[Opening SUPPLIED DATA section]
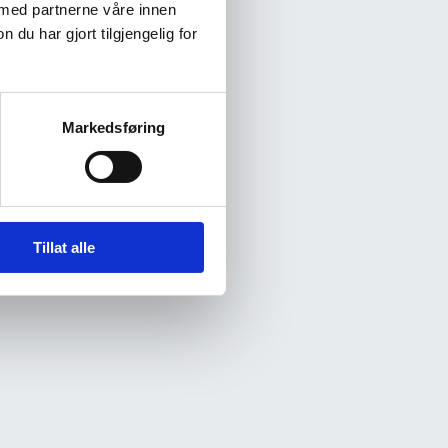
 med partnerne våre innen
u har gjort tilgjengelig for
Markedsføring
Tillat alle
[Closing SUPPLIED DATA section]
[Opening SUPPLIED DATA section]
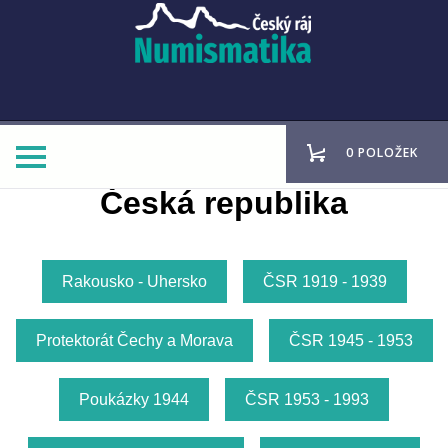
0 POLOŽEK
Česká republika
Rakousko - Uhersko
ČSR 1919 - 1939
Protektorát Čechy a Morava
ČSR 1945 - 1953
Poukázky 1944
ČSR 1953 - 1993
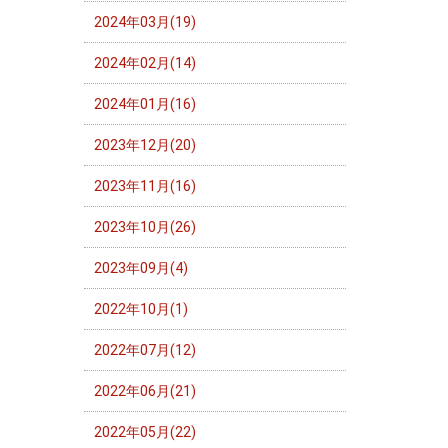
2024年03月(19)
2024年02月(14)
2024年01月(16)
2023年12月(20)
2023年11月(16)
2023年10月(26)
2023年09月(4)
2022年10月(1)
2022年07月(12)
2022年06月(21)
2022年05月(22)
[Closing SUPPLIED DATA section]
**TASK TO CARRY OUT**
Look through the data above and return exactly the lines from the one that contains "med partnerne våre innen" to the one that contains "Tillat alle", inclusive, with nothing else.

**EXERCISE RESULT**
 med partnerne våre innen
u har gjort tilgjengelig for
Markedsføring
Tillat alle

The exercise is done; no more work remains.